In Francia divieto per gli studenti fino a 15 anni

La legge approvata dall’Assemblée Nationale impone il divieto di usare in aula dispositivi collegati al web per gli studenti delle scuole primarie e secondarie di primo grado, fino ai 15 anni di età. I device possono essere, invece, utilizzati, nelle attività extracurriculari e per gli allievi diversamente abili. Più soft il divieto per le scuole superiori che saranno lasciate libere di applicare un divieto parziale o totale all’uso della tecnologia connessa in rete. Il Codice dell’istruzione vietava già per legge, dal 2010, l’uso di telefoni cellulari “durante ogni attività di insegnamento e nei luoghi previsti dal regolamento interno”. Infatti circa la metà delle scuole transalpine aveva già inserito nel regolamento interno il divieto di smartphone in classe, eccezione fatta che per il cortile durante la ricreazione, ma secondo il ministro dell’Istruzione Jean-Michel Blanquer “questo divieto mancava di un solco giuridico solido”. Ecco la necessità di una legge nazionale che renderà cogente il regolamento uniformando il divieto in tutte le scuole della Francia.

E in Italia? Qual è la posizione del Miur

La legge, appena approvata in Francia, dovrebbe essere presa in considerazione anche dal ministro italiano dell’Istruzione, Marco Bussetti, dopo che la ministra Valeria Fedeli aveva invece sdoganato fra mille polemiche (prima delle elezioni del 4 marzo) l’utilizzo dei cellulari in classe a scopo didattico, mentre Matteo Salvini aveva messo nel suo programma di governo il divieto.

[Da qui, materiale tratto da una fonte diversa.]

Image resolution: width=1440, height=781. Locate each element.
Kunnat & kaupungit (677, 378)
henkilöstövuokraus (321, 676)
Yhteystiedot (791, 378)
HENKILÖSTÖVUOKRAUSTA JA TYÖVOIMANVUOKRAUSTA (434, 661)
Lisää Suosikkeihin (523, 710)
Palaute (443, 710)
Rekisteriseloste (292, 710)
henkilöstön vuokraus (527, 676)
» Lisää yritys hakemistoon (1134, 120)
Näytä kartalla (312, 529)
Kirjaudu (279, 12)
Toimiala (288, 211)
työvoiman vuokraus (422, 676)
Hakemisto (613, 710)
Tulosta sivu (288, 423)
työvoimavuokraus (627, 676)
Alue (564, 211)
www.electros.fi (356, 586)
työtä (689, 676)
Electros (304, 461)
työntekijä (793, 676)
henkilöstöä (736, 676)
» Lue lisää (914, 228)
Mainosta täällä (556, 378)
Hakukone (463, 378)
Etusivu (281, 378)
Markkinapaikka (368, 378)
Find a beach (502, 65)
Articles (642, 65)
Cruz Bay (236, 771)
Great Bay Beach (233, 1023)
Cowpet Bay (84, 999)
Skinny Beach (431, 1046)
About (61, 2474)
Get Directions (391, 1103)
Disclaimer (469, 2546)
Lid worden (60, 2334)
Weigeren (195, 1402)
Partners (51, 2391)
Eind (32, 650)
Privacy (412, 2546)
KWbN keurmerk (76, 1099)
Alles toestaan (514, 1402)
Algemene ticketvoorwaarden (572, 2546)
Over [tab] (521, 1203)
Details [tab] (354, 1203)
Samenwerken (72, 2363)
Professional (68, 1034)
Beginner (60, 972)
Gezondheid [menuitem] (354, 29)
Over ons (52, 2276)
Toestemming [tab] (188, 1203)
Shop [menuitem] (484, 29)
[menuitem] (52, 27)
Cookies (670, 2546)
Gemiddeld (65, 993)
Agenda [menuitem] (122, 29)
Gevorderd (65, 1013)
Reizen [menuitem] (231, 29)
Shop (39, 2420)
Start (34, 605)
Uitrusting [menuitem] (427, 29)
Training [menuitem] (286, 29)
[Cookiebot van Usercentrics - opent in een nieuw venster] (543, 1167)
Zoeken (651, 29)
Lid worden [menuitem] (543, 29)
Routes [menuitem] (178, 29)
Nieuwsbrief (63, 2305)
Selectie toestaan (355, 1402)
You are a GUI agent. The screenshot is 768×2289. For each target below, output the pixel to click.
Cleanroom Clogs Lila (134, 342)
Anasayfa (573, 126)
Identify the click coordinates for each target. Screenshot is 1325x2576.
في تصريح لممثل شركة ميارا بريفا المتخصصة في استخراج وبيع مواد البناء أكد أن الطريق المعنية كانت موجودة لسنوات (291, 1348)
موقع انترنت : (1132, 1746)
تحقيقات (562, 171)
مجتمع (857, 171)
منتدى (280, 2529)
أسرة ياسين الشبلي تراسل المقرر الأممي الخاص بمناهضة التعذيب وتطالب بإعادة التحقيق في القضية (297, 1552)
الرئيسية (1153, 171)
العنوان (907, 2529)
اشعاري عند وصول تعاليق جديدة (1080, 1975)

“La linea in Italia è già ben definita. Esistono i regolamenti d’Istituto che rientrano nell’autonomia didattica, le scuole hanno già posto dei regolamenti interni”, ha detto il ministro Bussetti, il mese scorso. Allo stesso tempo, consapevole dell’importanza e della delicatezza della vicenda, il ministro non ha fretta, come chi l’ha preceduto al Miur, di prendere nuove misure: “Sicuramente quella francese è un’opportunità per riflettere ancora di più sull’uso consapevole dei telefoni in classe, quindi ben venga”. “È importante rendere consapevoli i ragazzi del corretto uso degli smartphone”, ha aggiunto il ministro dell’Istruzione.

Quindi più che imporre smartphone e tablet personali (non messi a disposizione dalla scuola, questo prevedeva il decalogo) “perché la tecnologia è uno strumento che facilita l’apprendimento”, ripeteva l’ex ministra Fedeli, servirebbero ore di:

  • Educazione digitale e non utilizzare i device per l’apprendimento di tutte le materie.
  • Progetti Scuola per la protezione dei dati personali, perché è necessario far comprendere ai millennials che sulla Rete nulla è gratis, il prezzo che si paga è la perdita della privacy.
  • Resta del lavoro da fare anche per sviluppare la connessione in banda larga nelle scuole. La fibra arriva oggi a poco più di un istituto su 10.Il piano nazionale per la scuola digitale ha messo sul piatto 1 miliardo e 200mila euro, ne sono stati spesi la metà.